WHAT YOU SHOULD DO =
What is needed is an exact retyping of each entry, pictures excluded.

DATASET EXTRACT =
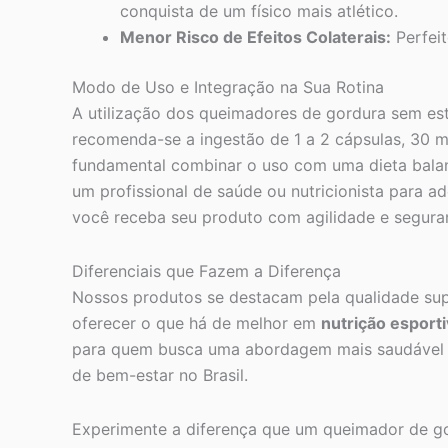
conquista de um físico mais atlético.
Menor Risco de Efeitos Colaterais:
Perfeit
Modo de Uso e Integração na Sua Rotina
A utilização dos queimadores de gordura sem est
recomenda-se a ingestão de 1 a 2 cápsulas, 30 mi
fundamental combinar o uso com uma dieta balanc
um profissional de saúde ou nutricionista para a
você receba seu produto com agilidade e segura
Diferenciais que Fazem a Diferença
Nossos produtos se destacam pela qualidade supe
oferecer o que há de melhor em
nutrição esport
para quem busca uma abordagem mais saudável e 
de bem-estar no Brasil.
Experimente a diferença que um queimador de gord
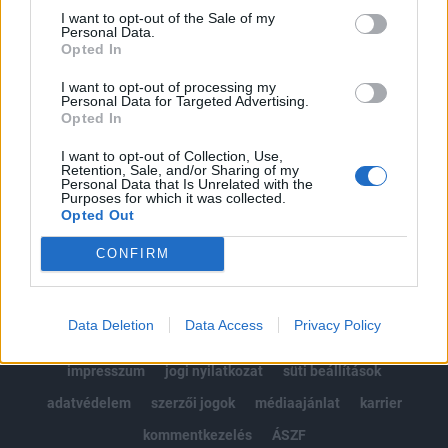
Portfolio.hu teljes cikkarchívum
I want to opt-out of the Sale of my
Personal Data.
Kötéslisták: BÉT elmúlt 2 év napon belüli
Opted In
kötéslistái
I want to opt-out of processing my
Personal Data for Targeted Advertising.
Előfizetés
Opted In
I want to opt-out of Collection, Use,
Retention, Sale, and/or Sharing of my
MÁR ELŐFIZETŐNK VAGY?
BEJELENTKEZÉS
Personal Data that Is Unrelated with the
Purposes for which it was collected.
Opted Out
CONFIRM
Data Deletion
Data Access
Privacy Policy
© 2026 Portfolio
impresszum
jogi nyilatkozat
süti beállítások
adatvédelem
szerzői jogok
médiaajánlat
karrier
kommentkezelés
ÁSZF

WRITTEN SOLUTION =
conquista de um físico mais atlético.
Menor Risco de Efeitos Colaterais:
Perfeit
Modo de Uso e Integração na Sua Rotina
A utilização dos queimadores de gordura sem est
recomenda-se a ingestão de 1 a 2 cápsulas, 30 mi
fundamental combinar o uso com uma dieta balanc
um profissional de saúde ou nutricionista para a
você receba seu produto com agilidade e segura
Diferenciais que Fazem a Diferença
Nossos produtos se destacam pela qualidade supe
oferecer o que há de melhor em
nutrição esport
para quem busca uma abordagem mais saudável e 
de bem-estar no Brasil.
Experimente a diferença que um queimador de gord
Portfolio.hu teljes cikkarchívum
I want to opt-out of the Sale of my
Personal Data.
Kötéslisták: BÉT elmúlt 2 év napon belüli
Opted In
kötéslistái
I want to opt-out of processing my
Personal Data for Targeted Advertising.
Előfizetés
Opted In
I want to opt-out of Collection, Use,
Retention, Sale, and/or Sharing of my
MÁR ELŐFIZETŐNK VAGY?
BEJELENTKEZÉS
Personal Data that Is Unrelated with the
Purposes for which it was collected.
Opted Out
CONFIRM
Data Deletion
Data Access
Privacy Policy
© 2026 Portfolio
impresszum
jogi nyilatkozat
süti beállítások
adatvédelem
szerzői jogok
médiaajánlat
karrier
kommentkezelés
ÁSZF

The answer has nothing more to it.